Neither buffer nor memoryview own the data they represent. You always
need an underlying object supporting buffer protocol. Such objects
include numpy.ndarray, array.array and ctypes arrays.

array.array is a good (but limited) alternative if you don't want
to depend on numpy.
Bear in mind that numpy can wrap any external chunk of memory without
any copying, while array.array always requires an initial copy
(unless you modify your algorithms to take preallocated array as input).
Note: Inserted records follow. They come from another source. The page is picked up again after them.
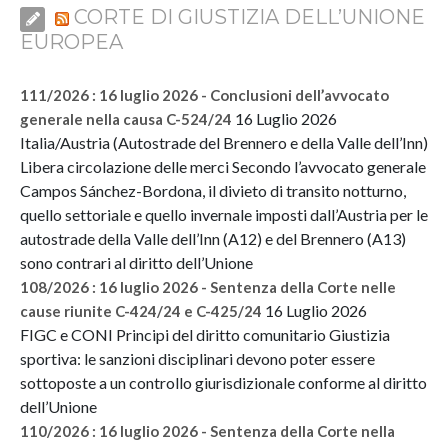
CORTE DI GIUSTIZIA DELL’UNIONE
EUROPEA
111/2026 : 16 luglio 2026 - Conclusioni dell’avvocato
16 Luglio 2026
generale nella causa C-524/24
Italia/Austria (Autostrade del Brennero e della Valle dell’Inn)
Libera circolazione delle merci Secondo l’avvocato generale
Campos Sánchez-Bordona, il divieto di transito notturno,
quello settoriale e quello invernale imposti dall’Austria per le
autostrade della Valle dell’Inn (A12) e del Brennero (A13)
sono contrari al diritto dell’Unione
108/2026 : 16 luglio 2026 - Sentenza della Corte nelle
16 Luglio 2026
cause riunite C-424/24 e C-425/24
FIGC e CONI Principi del diritto comunitario Giustizia
sportiva: le sanzioni disciplinari devono poter essere
sottoposte a un controllo giurisdizionale conforme al diritto
dell’Unione
110/2026 : 16 luglio 2026 - Sentenza della Corte nella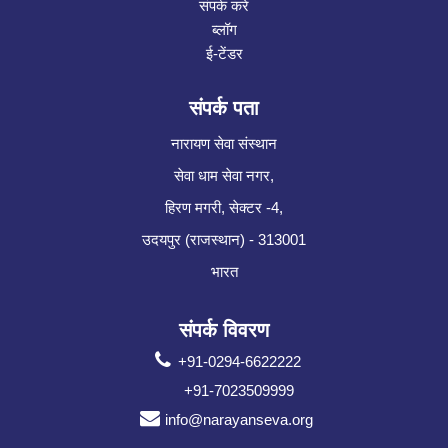
संपर्क करे
ब्लॉग
ई-टेंडर
संपर्क पता
नारायण सेवा संस्थान
सेवा धाम सेवा नगर,
हिरण मगरी, सेक्टर -4,
उदयपुर (राजस्थान) - 313001
भारत
संपर्क विवरण
+91-0294-6622222
+91-7023509999
info@narayanseva.org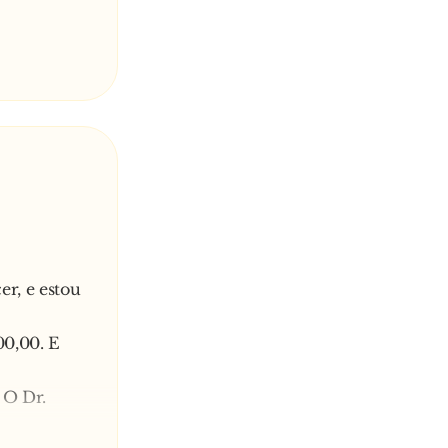
r, e estou
00,00. E
 O Dr.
Also, Python's array.array doesn't in fact support buffer interface.
But Cython (and apparently numpy) hack around it, so it's not a problem
in practice.

> 2) Can I on the level of Python hide the fact that I'm using array.array
> if users have NumPy installed? Will numpy.asarray() produce a view on
> the array without copying the data and big performance losses?

numpy.frombuffer will give you a view, numpy.asarray will copy.
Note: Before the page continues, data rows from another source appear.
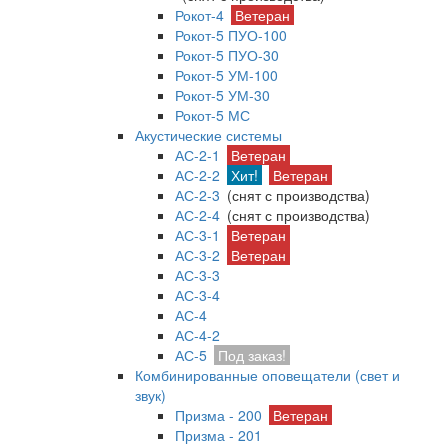
Рокот-4
Ветеран
Рокот-5 ПУО-100
Рокот-5 ПУО-30
Рокот-5 УМ-100
Рокот-5 УМ-30
Рокот-5 МС
Акустические системы
АС-2-1
Ветеран
АС-2-2
Хит!
Ветеран
АС-2-3
(снят с производства)
АС-2-4
(снят с производства)
АС-3-1
Ветеран
АС-3-2
Ветеран
АС-3-3
АС-3-4
АС-4
АС-4-2
АС-5
Под заказ!
Комбинированные оповещатели (свет и
звук)
Призма - 200
Ветеран
Призма - 201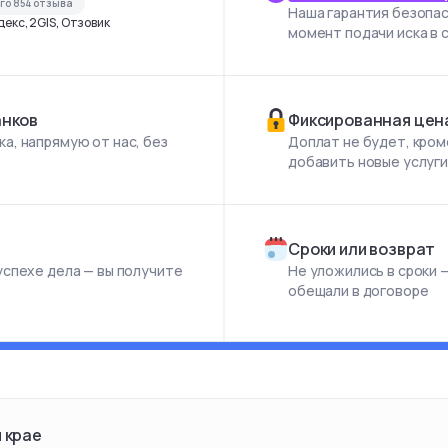
его
854
отзыва
Наша гарантия безопас
екс, 2GIS, Отзовик
момент подачи иска в 
анков
Фиксированная цен
а, напрямую от нас, без
Доплат не будет, кром
добавить новые услуг
Сроки или возврат
успехе дела — вы получите
Не уложились в сроки —
обещали в договоре
 крае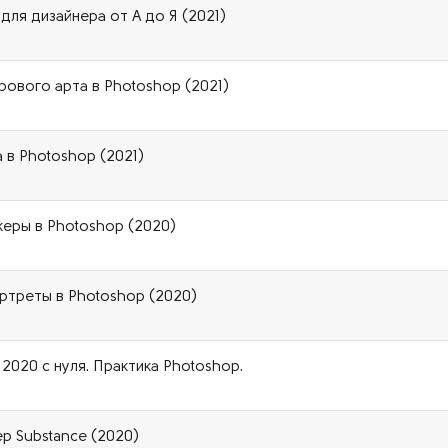
ля дизайнера от А до Я (2021)
рового арта в Photoshop (2021)
 в Photoshop (2021)
керы в Photoshop (2020)
ортреты в Photoshop (2020)
020 с нуля. Практика Photoshop.
ер Substance (2020)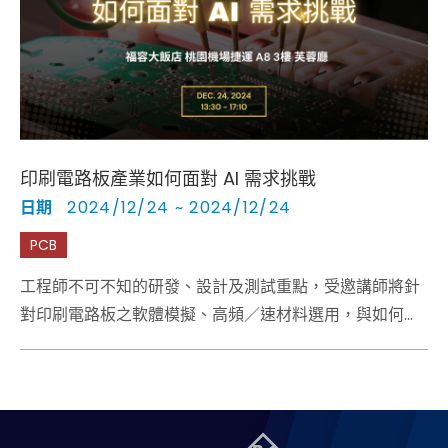
Cybersecurity
印刷電路板產業如何面對 AI 需求挑戰
日期
2024/12/24 ~ 2024/12/24
PCB
工程師不可不知的研發、設計及測試重點，受邀講師將針
對印刷電路板之軟體模擬、高頻／速材料選用，與如何掌
握介電常數（DK）和耗散係數（DF）、選擇高品質的銅
箔基材的要訣，怎樣因應高頻材料的特性及去嵌入測試，
深度解析。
> 3) On the level of Cython, what's the best way to allocate and populate
> large array.arrays?

Typical (optimized) array operations:

from cpython cimport array

# Declare global template arrays, you only need one of each per
project.
# (see array module docs for available type specifiers)
cdef INT_ARRAY = array.array('i')
cdef BYTE_ARRAY = array.array('B')
...

# Allocate an empty byte array
cdef array.array data = array.copy(BYTE_ARRAY)

# Allocate a new int array with n elements:
cdef array.array arr = array.clone(INT_ARRAY, n, False)
# ... and access its data
for i in range(n):
arr.data.as_ints[i] = i

# Append some external data to the int array
cdef int* data = [1,2,3]
cdef int len = 3
array.extend_buffer(<char*>data, len)

# Iterate over array values (works with any pointer, really):
cdef int value, sum = 0
for value in arr.data.as_ints[:len(arr)]:
sum += value

# Accept an iterable from a user and turn it into a vector
def func(points not None): # points is any iterable
cdef array.array pointsArray = array.array('f', points)
cdef float* pointsData = pointsArray.data.as_floats
# now I can pass pointsData to any C function...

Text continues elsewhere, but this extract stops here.